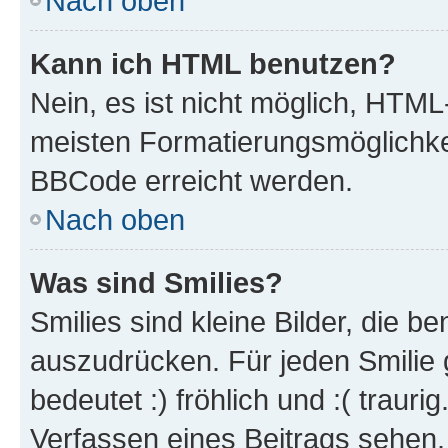
Nach oben
Kann ich HTML benutzen?
Nein, es ist nicht möglich, HTM
meisten Formatierungsmöglichke
BBCode erreicht werden.
Nach oben
Was sind Smilies?
Smilies sind kleine Bilder, die 
auszudrücken. Für jeden Smilie 
bedeutet :) fröhlich und :( trauri
Verfassen eines Beitrags sehen.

**EXERCISE GOAL**
Once the pictures are set aside, restate the remaining data above exactly.

**TASK RESPONSE**
Nach oben
Kann ich HTML benutzen?
Nein, es ist nicht möglich, HTM
meisten Formatierungsmöglichke
BBCode erreicht werden.
Nach oben
Was sind Smilies?
Smilies sind kleine Bilder, die 
auszudrücken. Für jeden Smilie 
bedeutet :) fröhlich und :( trauri
Verfassen eines Beitrags sehen.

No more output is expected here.